Assigned task
Your reply should contain every record, restated word for word.

** Opening Data listing block **

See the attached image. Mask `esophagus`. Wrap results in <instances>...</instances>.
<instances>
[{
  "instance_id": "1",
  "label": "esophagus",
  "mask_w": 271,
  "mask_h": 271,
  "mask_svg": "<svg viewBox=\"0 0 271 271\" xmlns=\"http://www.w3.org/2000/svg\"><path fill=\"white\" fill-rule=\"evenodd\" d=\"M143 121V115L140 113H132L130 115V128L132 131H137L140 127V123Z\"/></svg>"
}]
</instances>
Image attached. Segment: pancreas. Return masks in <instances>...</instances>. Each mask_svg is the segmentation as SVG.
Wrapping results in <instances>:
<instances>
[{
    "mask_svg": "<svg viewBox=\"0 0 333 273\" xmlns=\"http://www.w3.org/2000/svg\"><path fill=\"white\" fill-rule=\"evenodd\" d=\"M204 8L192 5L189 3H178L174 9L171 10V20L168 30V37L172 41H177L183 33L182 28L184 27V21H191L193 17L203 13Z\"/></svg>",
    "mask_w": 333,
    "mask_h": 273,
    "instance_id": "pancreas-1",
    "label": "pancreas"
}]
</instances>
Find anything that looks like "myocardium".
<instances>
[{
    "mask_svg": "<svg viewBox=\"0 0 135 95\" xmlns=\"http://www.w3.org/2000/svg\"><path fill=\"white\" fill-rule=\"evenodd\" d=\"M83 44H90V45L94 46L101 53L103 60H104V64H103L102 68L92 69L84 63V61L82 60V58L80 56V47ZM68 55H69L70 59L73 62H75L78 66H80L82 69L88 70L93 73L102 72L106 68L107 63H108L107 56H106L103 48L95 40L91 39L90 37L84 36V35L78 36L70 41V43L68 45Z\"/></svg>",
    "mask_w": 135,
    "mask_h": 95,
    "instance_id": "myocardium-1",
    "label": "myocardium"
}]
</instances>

** Closing Data listing block **

Solution to this task
See the attached image. Mask `esophagus`. Wrap results in <instances>...</instances>.
<instances>
[{
  "instance_id": "1",
  "label": "esophagus",
  "mask_w": 271,
  "mask_h": 271,
  "mask_svg": "<svg viewBox=\"0 0 271 271\" xmlns=\"http://www.w3.org/2000/svg\"><path fill=\"white\" fill-rule=\"evenodd\" d=\"M143 121V115L140 113H132L130 115V128L132 131H137L140 127V123Z\"/></svg>"
}]
</instances>
Image attached. Segment: pancreas. Return masks in <instances>...</instances>. Each mask_svg is the segmentation as SVG.
Wrapping results in <instances>:
<instances>
[{
    "mask_svg": "<svg viewBox=\"0 0 333 273\" xmlns=\"http://www.w3.org/2000/svg\"><path fill=\"white\" fill-rule=\"evenodd\" d=\"M204 8L192 5L189 3H178L174 9L171 10V20L168 30V37L172 41H177L183 33L182 28L184 27V21H191L193 17L203 13Z\"/></svg>",
    "mask_w": 333,
    "mask_h": 273,
    "instance_id": "pancreas-1",
    "label": "pancreas"
}]
</instances>
Find anything that looks like "myocardium".
<instances>
[{
    "mask_svg": "<svg viewBox=\"0 0 135 95\" xmlns=\"http://www.w3.org/2000/svg\"><path fill=\"white\" fill-rule=\"evenodd\" d=\"M83 44H90V45L94 46L101 53L103 60H104V64H103L102 68L92 69L84 63V61L82 60V58L80 56V47ZM68 55H69L70 59L73 62H75L78 66H80L82 69L88 70L93 73L102 72L106 68L107 63H108L107 56H106L103 48L95 40L91 39L90 37L84 36V35L78 36L70 41V43L68 45Z\"/></svg>",
    "mask_w": 135,
    "mask_h": 95,
    "instance_id": "myocardium-1",
    "label": "myocardium"
}]
</instances>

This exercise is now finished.